Affine spaces are useful to describe certain geometric structures. Basically, the main operation is that given to affine vectors $\mathbf{a}$ and $\mathbf{b}$ and a scalar $\lambda$ (please correct me if I am not using the right terminology).

One can generate a third vector by:

$\mathbf{c} = \lambda \mathbf{a} + (1 - \lambda) \mathbf{b}$ or $\mathbf{c} = d_1 \mathbf{a} + d_2 \mathbf{b}$ where $d_1 + d_2 = 1$.

I find this notation confusing because in some sense it is redundant and gives the impression of a linear space operation. Is there a better notation in usage for this operation?

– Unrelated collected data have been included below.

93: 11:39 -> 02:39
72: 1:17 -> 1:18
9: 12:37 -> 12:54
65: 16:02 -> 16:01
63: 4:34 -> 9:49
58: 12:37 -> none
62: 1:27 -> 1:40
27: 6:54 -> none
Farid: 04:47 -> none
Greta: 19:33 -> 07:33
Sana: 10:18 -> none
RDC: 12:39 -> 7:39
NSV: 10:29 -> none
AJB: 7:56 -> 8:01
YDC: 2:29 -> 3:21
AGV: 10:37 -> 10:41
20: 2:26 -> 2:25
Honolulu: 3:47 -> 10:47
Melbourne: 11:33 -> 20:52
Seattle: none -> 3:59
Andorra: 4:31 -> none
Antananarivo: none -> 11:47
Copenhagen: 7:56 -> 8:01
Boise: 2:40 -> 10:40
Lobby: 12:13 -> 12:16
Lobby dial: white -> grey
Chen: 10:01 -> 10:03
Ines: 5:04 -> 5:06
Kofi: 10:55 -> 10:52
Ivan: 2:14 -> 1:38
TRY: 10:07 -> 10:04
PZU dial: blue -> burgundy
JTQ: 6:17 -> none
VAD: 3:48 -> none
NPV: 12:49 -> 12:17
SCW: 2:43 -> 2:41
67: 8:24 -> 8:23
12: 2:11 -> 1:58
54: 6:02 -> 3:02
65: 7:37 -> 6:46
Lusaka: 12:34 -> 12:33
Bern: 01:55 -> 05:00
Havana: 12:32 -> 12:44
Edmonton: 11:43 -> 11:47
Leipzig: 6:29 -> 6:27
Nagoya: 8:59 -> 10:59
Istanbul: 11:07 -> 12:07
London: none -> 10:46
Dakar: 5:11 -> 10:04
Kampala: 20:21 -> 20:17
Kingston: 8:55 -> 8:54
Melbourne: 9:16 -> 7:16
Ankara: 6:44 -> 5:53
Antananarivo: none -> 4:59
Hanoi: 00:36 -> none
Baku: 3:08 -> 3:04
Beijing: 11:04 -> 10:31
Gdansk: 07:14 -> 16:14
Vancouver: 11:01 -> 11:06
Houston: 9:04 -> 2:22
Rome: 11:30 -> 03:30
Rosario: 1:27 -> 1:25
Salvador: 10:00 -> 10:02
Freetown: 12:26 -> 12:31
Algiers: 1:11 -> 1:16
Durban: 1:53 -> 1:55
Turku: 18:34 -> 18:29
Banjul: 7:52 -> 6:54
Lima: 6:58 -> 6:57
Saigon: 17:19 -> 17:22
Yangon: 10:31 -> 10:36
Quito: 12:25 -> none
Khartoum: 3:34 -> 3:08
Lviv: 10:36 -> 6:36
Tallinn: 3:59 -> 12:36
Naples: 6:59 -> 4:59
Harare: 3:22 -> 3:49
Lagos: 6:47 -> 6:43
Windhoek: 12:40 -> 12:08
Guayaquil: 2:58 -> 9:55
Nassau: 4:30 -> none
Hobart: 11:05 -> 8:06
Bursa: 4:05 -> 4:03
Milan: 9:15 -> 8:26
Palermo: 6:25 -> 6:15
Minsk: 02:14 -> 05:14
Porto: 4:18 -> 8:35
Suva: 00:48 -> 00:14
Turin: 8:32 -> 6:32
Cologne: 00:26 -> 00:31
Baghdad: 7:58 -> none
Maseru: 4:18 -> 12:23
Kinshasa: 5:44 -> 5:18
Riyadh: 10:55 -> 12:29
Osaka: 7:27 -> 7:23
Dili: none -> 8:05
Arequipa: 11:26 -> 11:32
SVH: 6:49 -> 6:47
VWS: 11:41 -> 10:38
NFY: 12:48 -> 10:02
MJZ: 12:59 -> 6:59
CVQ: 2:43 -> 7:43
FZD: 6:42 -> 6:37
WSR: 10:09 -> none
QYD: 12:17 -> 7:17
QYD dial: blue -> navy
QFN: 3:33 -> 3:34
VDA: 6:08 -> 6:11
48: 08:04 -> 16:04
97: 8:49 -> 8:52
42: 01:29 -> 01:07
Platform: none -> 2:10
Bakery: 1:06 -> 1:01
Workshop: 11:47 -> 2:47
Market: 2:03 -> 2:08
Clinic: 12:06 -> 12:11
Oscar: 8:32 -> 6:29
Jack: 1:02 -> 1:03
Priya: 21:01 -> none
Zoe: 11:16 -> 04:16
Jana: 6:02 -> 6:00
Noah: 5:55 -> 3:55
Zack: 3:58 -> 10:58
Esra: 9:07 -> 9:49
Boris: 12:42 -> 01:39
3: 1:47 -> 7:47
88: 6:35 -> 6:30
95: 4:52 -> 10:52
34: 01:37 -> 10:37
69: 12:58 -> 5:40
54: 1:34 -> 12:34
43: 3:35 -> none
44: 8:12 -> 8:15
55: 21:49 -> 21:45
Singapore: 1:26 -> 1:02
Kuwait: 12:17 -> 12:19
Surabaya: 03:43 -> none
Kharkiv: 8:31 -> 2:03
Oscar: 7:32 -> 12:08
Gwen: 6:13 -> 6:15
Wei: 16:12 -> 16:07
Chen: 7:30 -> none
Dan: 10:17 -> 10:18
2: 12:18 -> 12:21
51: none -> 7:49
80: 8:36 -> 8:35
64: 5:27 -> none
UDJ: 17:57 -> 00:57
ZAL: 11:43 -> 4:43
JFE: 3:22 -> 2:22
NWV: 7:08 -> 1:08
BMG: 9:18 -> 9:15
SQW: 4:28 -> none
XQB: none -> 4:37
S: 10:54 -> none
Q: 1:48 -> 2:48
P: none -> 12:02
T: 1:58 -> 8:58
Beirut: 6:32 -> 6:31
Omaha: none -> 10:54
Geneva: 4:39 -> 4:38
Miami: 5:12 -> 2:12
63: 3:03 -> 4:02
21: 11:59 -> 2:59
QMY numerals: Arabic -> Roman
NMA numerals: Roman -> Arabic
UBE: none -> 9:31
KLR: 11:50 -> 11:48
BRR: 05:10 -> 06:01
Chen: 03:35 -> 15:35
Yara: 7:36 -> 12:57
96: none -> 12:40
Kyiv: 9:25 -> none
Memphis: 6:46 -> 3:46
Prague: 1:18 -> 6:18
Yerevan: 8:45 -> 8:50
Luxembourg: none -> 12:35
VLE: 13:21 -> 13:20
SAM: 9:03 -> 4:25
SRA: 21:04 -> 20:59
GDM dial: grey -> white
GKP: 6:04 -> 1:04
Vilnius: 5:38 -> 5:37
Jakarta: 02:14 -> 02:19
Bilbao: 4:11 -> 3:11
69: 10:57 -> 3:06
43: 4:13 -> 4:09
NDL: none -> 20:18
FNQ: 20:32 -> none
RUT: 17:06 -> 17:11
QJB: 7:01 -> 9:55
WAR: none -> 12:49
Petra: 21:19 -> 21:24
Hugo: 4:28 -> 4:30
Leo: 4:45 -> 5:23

For example something like:

$\mathbf{c} = \mathbf{a} | \lambda | \mathbf{b}$

$\mathbf{c} = (\mathbf{a} \rightarrow \lambda \rightarrow \mathbf{b}$)

$\mathbf{c} = \mathbf{a} \stackrel{ \lambda }{\longrightarrow} \mathbf{b}$

As @Hurkyl pointed out, there are more general affine functions involving more than one point, and the notation doesn't help too much here since for example.

$ ((\mathbf{a}|\lambda_1|\mathbf{b})|\lambda_2|\mathbf{c}) = (\mathbf{a} | \lambda_2 \lambda_1 | (\mathbf{b} | \frac{\lambda_2 - \lambda_2\lambda_1}{1-\lambda_2\lambda_1} | \mathbf{c}))$


2 Answers 2


I'm not understanding how this gives anything redundant. What is it repeating?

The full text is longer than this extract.